窓から飛び出していったその背中に溜息一つ。


やりかけのままのゲーム機はそのままにおやつでも用意しといてやろうかと台所に向かう。


どうせ帰って来次第また噛り付くに決まってるから片付けるだけ無駄だと思うし。


「ホントなんでこんな事になってるのかなー」


自分を取り巻く環境に今更ながらちょっと溜息。


世間一般から見てあまりに非常識。


元々自分の世界観が変わってる事ぐらい当の昔から知ってはいた事ではあったけど…


それでもココまで酷くは無かったはずだ。


ただ単に霊感が少し強いだけの…


単に友人知り合いに生きてる人間より死んでる幽霊の方が数が多いぐらいなだけの…


本当にただそれだけな女子高生だったはずだったんだけどさ。


それなのに…


「はぁ~あの時の自分を本気で恨めしく思うわ。マジで」


結果、今という名の非常識が出来てしまった訳で。


いやまっ私だって死んでもいいなんて思ってないから「素直に死んどけ」なんて言う気も無ければする気も無い。

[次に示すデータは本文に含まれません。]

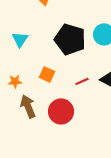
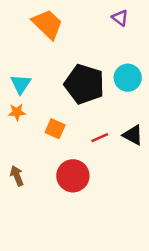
orange star: (15, 81) -> (17, 112), moved
brown arrow: (28, 106) -> (17, 176), moved, size x0.7

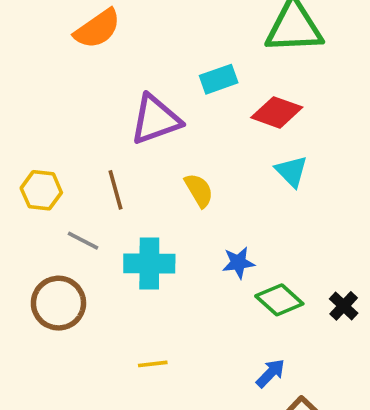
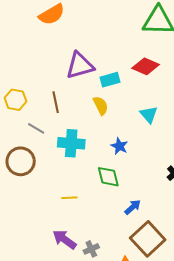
cyan rectangle: (219, 79) -> (110, 80), moved
cyan triangle: (291, 171) -> (149, 114), moved
blue star: (238, 263) -> (119, 146), turned 30
green diamond: (279, 300) -> (108, 177), moved, turned 30

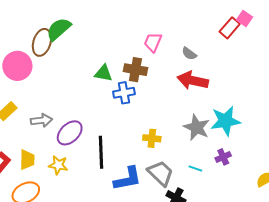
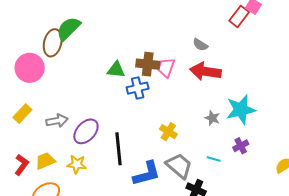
pink trapezoid: (153, 42) -> (166, 68), moved
gray star: (197, 127) -> (212, 118), size x0.6
yellow cross: (152, 138) -> (168, 132), turned 30
yellow trapezoid: (27, 160) -> (45, 161), turned -110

抵抗だって…まぁアレはほとんど無意識の内の条件反射みたいなものだったわけだし。


正確な所はよく覚えていないが、アレはアレでしょうがない不可抗力ってヤツだと…ん?ちょっと違うかな。


まぁ最も本当に、そんなIFなんてあったものなら。


二度と近付けない…と言うより近づきたくないと思えるぐらいに滅茶苦茶のギタギタにしてやっても良いとは思う。


と言うかやりたいそうしたい、ホント本気で。


「まっIFなんていくら考えても詮無い事なんだけどねー」


そういくらどれだけの可能性を、都合の良い理想を思い浮かべても結局の所現実が変わる事なんて無いんだから。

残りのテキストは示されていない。